The Centre for Doctoral Training in Cyber Security for the Everyday at Royal Holloway seeks to recruit a PhD student who will explore cyber (in)securities of the 'smart home' from a feminist perspective.
The project will investigate the contemporary home as a key site for everyday engagement with technologies associated with the 'smart home', including IoT and networked devices controlling, for example, lighting, heating, energy, domestic appliances, access control, and audio-visual. The project will focus on the booming 'smart home' industry and lived (in)security experiences of its capturing and remaking of domestic life in various guises. It could be grounded in feminist human-computer interactions (HCI), security scholarship, feminist geography, and/or feminist geopolitics, and will draw on notions of intimacy, identity, and the everyday.
Foci could include:
- Critically reworking threat modelling in the 'smart home' and cyber security more widely as an embodied process through which security threats and vulnerabilities are identified and addressed;
- Sensory, emotional, and affective experiences of living with smart devices;
- Gendered technologically-facilitated domestic violence and sexual abuse in the home (e.g. via spyware ecosystem);
- Automated futures of social reproduction and care in the 'smart home';
- 'Smart home' seductions and commercial cultures of homemaking.

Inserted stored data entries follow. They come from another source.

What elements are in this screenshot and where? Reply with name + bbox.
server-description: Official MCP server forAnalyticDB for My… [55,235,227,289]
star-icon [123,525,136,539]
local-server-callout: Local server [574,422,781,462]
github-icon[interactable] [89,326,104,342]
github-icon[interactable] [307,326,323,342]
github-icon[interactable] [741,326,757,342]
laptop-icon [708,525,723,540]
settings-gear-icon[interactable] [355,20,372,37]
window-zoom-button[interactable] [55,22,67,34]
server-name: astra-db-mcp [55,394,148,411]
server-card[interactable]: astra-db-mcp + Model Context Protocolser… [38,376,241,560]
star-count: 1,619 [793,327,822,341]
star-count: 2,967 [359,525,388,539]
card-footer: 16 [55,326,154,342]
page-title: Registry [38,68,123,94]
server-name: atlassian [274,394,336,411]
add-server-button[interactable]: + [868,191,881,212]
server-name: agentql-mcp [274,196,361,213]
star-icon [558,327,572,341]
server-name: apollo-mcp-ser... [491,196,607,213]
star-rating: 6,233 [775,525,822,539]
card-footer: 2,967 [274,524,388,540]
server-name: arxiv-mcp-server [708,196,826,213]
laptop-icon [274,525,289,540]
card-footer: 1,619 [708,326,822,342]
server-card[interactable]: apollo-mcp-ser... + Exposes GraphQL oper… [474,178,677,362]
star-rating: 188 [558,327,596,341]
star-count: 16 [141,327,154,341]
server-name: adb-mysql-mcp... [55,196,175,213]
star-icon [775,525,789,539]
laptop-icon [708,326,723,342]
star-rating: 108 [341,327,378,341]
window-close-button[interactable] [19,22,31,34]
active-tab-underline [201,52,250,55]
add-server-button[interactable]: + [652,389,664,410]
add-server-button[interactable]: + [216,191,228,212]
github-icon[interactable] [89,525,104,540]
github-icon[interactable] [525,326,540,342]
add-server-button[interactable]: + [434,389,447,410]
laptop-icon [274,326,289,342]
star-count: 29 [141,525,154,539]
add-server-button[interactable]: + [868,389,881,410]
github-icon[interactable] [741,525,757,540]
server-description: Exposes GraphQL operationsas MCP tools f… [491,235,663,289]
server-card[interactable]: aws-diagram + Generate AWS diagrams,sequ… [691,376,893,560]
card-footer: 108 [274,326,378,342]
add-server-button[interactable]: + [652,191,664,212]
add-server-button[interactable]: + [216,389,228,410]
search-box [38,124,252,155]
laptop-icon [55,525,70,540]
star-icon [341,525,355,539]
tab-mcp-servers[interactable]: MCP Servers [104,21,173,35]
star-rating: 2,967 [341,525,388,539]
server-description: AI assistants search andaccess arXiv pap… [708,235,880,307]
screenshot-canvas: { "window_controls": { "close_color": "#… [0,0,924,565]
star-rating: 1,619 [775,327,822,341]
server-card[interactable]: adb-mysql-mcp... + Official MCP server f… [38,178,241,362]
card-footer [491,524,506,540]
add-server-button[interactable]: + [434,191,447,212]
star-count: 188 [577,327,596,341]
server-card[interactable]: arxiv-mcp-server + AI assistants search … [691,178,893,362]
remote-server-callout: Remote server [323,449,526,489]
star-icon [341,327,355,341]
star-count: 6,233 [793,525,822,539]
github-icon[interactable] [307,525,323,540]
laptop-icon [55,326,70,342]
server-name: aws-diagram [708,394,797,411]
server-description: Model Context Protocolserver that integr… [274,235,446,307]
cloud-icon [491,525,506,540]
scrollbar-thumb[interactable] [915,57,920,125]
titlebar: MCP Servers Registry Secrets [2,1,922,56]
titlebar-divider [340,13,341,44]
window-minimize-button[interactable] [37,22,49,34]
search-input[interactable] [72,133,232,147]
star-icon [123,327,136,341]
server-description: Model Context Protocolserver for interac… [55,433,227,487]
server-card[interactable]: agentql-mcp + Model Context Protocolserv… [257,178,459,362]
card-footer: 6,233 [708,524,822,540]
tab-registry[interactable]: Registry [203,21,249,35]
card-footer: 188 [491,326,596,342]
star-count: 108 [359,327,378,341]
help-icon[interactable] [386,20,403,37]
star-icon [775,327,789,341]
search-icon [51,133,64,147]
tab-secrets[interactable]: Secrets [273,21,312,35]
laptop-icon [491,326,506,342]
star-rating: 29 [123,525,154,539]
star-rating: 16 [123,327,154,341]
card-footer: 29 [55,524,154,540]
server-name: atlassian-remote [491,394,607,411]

We seek applicants with an interest in cyber-security but come from a social science or humanities discipline, with at least an undergraduate degree in a field cognate to Human Geography; Politics and IR; Sociology; Criminology; Science and Technology Studies; Social Studies of Health or Medicine, or the Medical or Digital Humanities. Ideally, applicants will have experience in the collection, handling and ethical treatment of qualitative data, and experience of research methodologies such as ethnography and participant observation, semi-structured interviews, policy and documentary analysis.